Summary and Future Directions

The KdV and the KS equations possess both noncontrol results when one boundary control input is applied. This is due to the fact that both are higher-order equations, and therefore, when posed on a bounded interval, more than one boundary condition should be imposed at the same point. The KdV equation is exactly controllable when acting from the right and null-controllable when acting from the left. On the other hand, the KS equation, being parabolic as the heat equation, is not exactly controllable but null-controllable. Most of the results are implied by the behaviors of the corresponding linear system, which are very well understood.

For the KdV equation, the main directions to investigate at this moment are the controllability and the stability for the nonlinear equation in critical domains.

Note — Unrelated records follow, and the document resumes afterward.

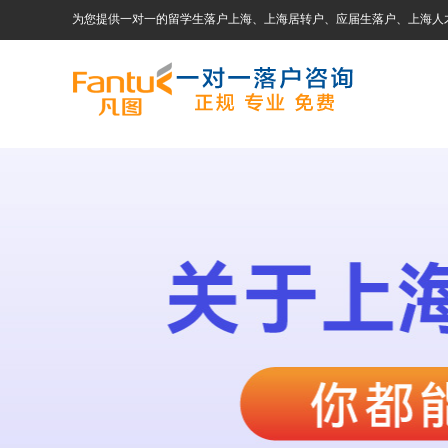
为您提供一对一的留学生落户上海、上海居转户、应届生落户、上海人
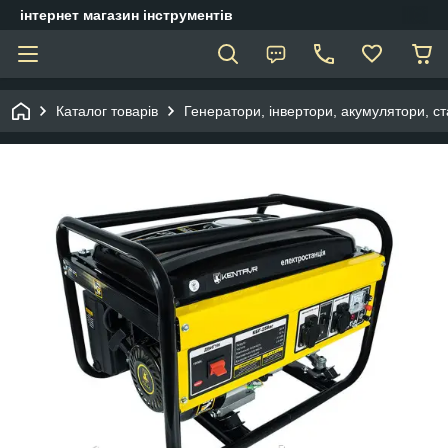
інтернет магазин інструментів
Каталог товарів
Генератори, інвертори, акумулятори, ст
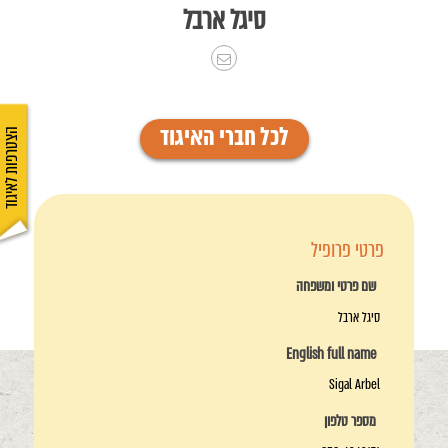
סיגל ארבל
לכל חברי האיגוד
הצטרפות לאיגוד
פרטי פרופיל
שם פרטי ומשפחה
סיגל ארבל
English full name
Sigal Arbel
מספר טלפון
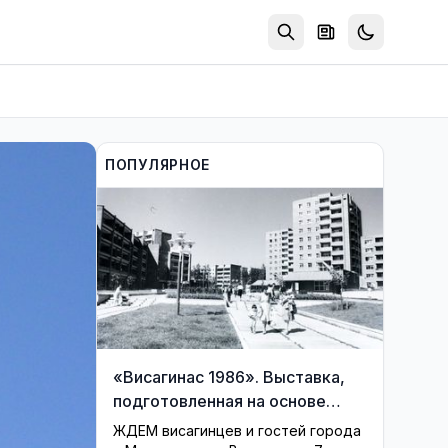
ПОПУЛЯРНОЕ
«Висагинас 1986». Выставка,
подготовленная на основе
фондов музея, возвращает
ЖДЕМ висагинцев и гостей города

Among others, some questions concerning controllability, minimal time of control, and decay rates for the stability are open. Regarding the KS equation, there are few results for the nonlinear system with one control input even if we are not in a critical value of the anti-diffusion parameter. In the critical cases, the controllability and stability issues are wide open.

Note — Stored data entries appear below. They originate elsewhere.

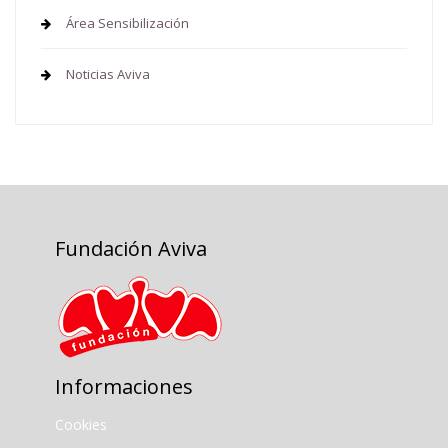
Área Sensibilización
Noticias Aviva
Fundación Aviva
Informaciones
Cookies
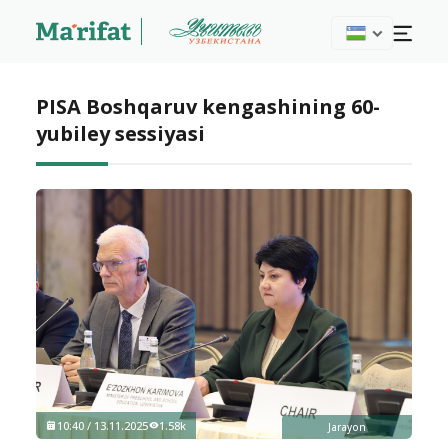
PISA Boshqaruv kengashining 60-
yubiley sessiyasi
10:40 / 13.11.2025
1.58k
Jarayon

In general, for PDEs, there are few results about delay phenomena, output feedback laws, adaptive control, and other classical questions in control theory. The existing results on these topics mainly concern the more popular heat and wave equations. As KdV and KS equations are one dimensional in space, many mathematical tools are available to tackle those problems. For all that, to our opinion, the KdV and KS equations are excellent candidates to continue investigating these control properties in a PDE framework.

Cross-References

• Boundary Control of 1-D Hyperbolic Systems

• Controllability and Observability

• Control of Fluids and Fluid-Structure Interactions

• Feedback Stabilization of Nonlinear Systems

• Stability: Lyapunov, Linear Systems

Recommended Reading

The book Coron (2007) is a very good reference to study the control of PDEs. In Cerpa (2014), a tutorial presentation of the KdV control system is given. Control system for PDEs with boundary conditions and internal controls is considered in Rosier and Zhang (2009) and the references therein for the KdV equation and in Armaou and Christofides (2000) and Christofides and Armaou (2000) for the KS equation. Control topics as delay and adaptive control are studied in the framework of PDEs in Krstic (2009) and Smyshlyaev and Krstic (2010), respectively.